# [WORK TO COMPLETE]
If a picture appears in the records below, drop it, and reproduce everything else exactly.

# [SUPPLIED MATERIAL]
#####
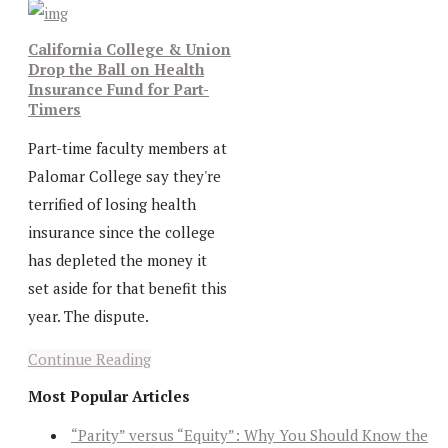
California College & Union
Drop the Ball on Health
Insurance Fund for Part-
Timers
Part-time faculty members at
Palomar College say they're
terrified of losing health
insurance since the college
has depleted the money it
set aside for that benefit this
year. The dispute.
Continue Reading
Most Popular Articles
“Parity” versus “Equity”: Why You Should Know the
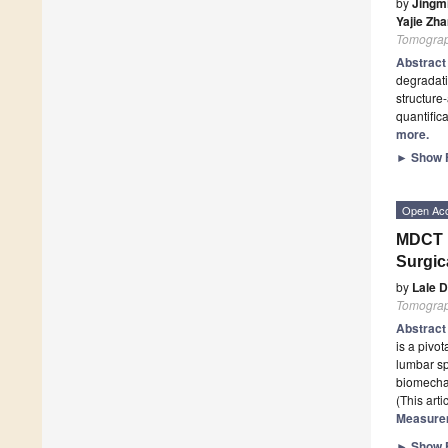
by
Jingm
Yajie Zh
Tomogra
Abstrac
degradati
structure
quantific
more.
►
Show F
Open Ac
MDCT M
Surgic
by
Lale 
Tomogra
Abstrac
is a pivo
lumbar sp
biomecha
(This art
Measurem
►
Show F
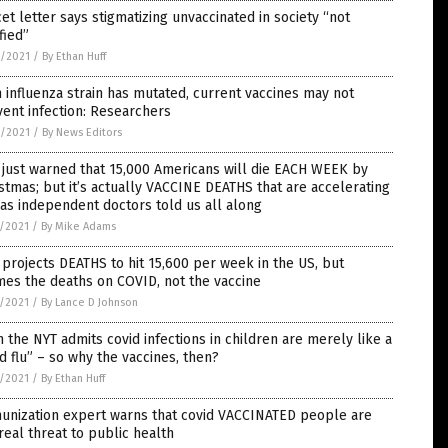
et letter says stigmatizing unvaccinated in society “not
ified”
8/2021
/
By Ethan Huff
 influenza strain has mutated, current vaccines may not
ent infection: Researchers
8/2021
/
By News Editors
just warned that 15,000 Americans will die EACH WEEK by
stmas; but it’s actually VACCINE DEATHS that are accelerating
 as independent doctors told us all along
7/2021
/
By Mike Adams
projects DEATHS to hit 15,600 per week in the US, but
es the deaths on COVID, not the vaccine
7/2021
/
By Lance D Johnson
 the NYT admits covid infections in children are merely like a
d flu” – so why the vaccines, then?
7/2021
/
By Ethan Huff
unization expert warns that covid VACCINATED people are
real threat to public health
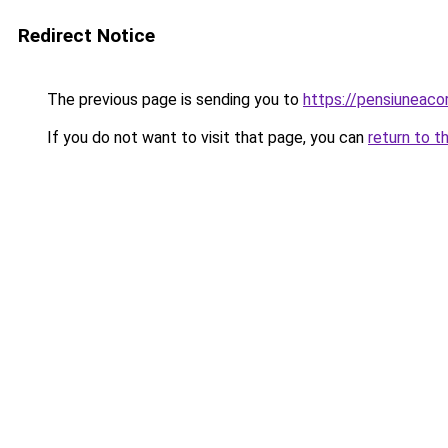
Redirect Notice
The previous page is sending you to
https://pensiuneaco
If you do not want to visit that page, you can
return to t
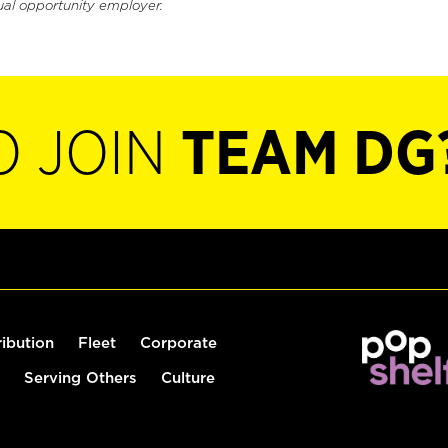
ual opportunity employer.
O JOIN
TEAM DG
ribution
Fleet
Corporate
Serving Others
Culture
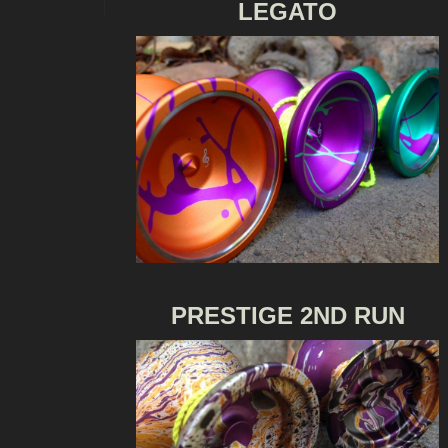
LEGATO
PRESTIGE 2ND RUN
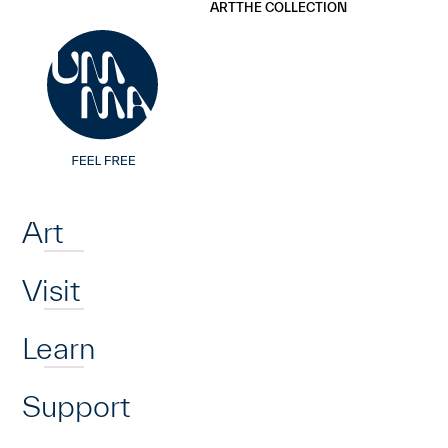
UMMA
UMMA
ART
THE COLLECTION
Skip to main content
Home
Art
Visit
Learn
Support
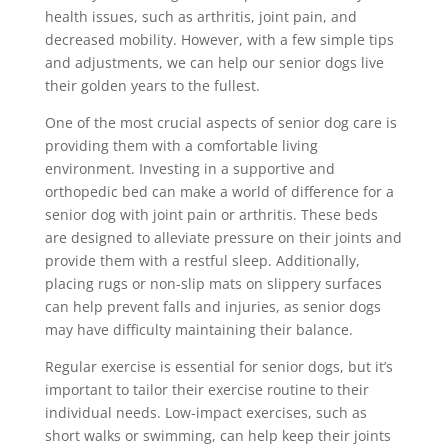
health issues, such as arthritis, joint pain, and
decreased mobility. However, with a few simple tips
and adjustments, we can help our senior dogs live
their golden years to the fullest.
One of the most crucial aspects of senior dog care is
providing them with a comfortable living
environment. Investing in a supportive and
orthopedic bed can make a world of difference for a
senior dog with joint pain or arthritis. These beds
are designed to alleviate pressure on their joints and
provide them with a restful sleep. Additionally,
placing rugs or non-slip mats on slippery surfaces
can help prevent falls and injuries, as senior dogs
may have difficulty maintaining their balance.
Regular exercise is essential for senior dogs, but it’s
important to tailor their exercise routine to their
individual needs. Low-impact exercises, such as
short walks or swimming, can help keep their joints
#####
# [RESPONSE BELOW]
California College & Union
Drop the Ball on Health
Insurance Fund for Part-
Timers
Part-time faculty members at
Palomar College say they're
terrified of losing health
insurance since the college
has depleted the money it
set aside for that benefit this
year. The dispute.
Continue Reading
Most Popular Articles
“Parity” versus “Equity”: Why You Should Know the
by
Jingm
Yajie Zh
Tomogra
Abstrac
degradati
structure
quantific
more.
►
Show F
Open Ac
MDCT M
Surgic
by
Lale 
Tomogra
Abstrac
is a pivo
lumbar sp
biomecha
(This art
Measurem
►
Show F
et letter says stigmatizing unvaccinated in society “not
ified”
8/2021
/
By Ethan Huff
 influenza strain has mutated, current vaccines may not
ent infection: Researchers
8/2021
/
By News Editors
just warned that 15,000 Americans will die EACH WEEK by
stmas; but it’s actually VACCINE DEATHS that are accelerating
 as independent doctors told us all along
7/2021
/
By Mike Adams
projects DEATHS to hit 15,600 per week in the US, but
es the deaths on COVID, not the vaccine
7/2021
/
By Lance D Johnson
 the NYT admits covid infections in children are merely like a
d flu” – so why the vaccines, then?
7/2021
/
By Ethan Huff
unization expert warns that covid VACCINATED people are
real threat to public health
Redirect Notice
The previous page is sending you to
https://pensiuneaco
If you do not want to visit that page, you can
return to t
ual opportunity employer.
O JOIN
TEAM DG
ribution
Fleet
Corporate
Serving Others
Culture
LEGATO
PRESTIGE 2ND RUN
UMMA
UMMA
ART
THE COLLECTION
Skip to main content
Home
Art
Visit
Learn
Support
health issues, such as arthritis, joint pain, and
decreased mobility. However, with a few simple tips
and adjustments, we can help our senior dogs live
their golden years to the fullest.
One of the most crucial aspects of senior dog care is
providing them with a comfortable living
environment. Investing in a supportive and
orthopedic bed can make a world of difference for a
senior dog with joint pain or arthritis. These beds
are designed to alleviate pressure on their joints and
provide them with a restful sleep. Additionally,
placing rugs or non-slip mats on slippery surfaces
can help prevent falls and injuries, as senior dogs
may have difficulty maintaining their balance.
Regular exercise is essential for senior dogs, but it’s
important to tailor their exercise routine to their
individual needs. Low-impact exercises, such as
short walks or swimming, can help keep their joints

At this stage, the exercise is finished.